SOURCE DATA:
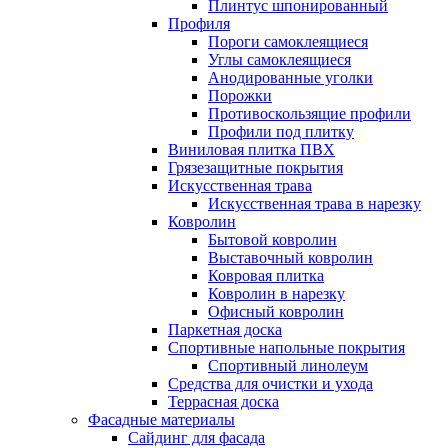
Плинтус шпонированный
Профиля
Пороги самоклеящиеся
Углы самоклеящиеся
Анодированные уголки
Порожки
Противоскользящие профили
Профили под плитку
Виниловая плитка ПВХ
Грязезащитные покрытия
Искусственная трава
Искусственная трава в нарезку
Ковролин
Бытовой ковролин
Выставочный ковролин
Ковровая плитка
Ковролин в нарезку
Офисный ковролин
Паркетная доска
Спортивные напольные покрытия
Спортивный линолеум
Средства для очистки и ухода
Террасная доска
Фасадные материалы
Сайдинг для фасада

YOUR ASSIGNMENT: Would you write out each entry word for word and omit the images?

RESULT OF THE TASK:
Плинтус шпонированный
Профиля
Пороги самоклеящиеся
Углы самоклеящиеся
Анодированные уголки
Порожки
Противоскользящие профили
Профили под плитку
Виниловая плитка ПВХ
Грязезащитные покрытия
Искусственная трава
Искусственная трава в нарезку
Ковролин
Бытовой ковролин
Выставочный ковролин
Ковровая плитка
Ковролин в нарезку
Офисный ковролин
Паркетная доска
Спортивные напольные покрытия
Спортивный линолеум
Средства для очистки и ухода
Террасная доска
Фасадные материалы
Сайдинг для фасада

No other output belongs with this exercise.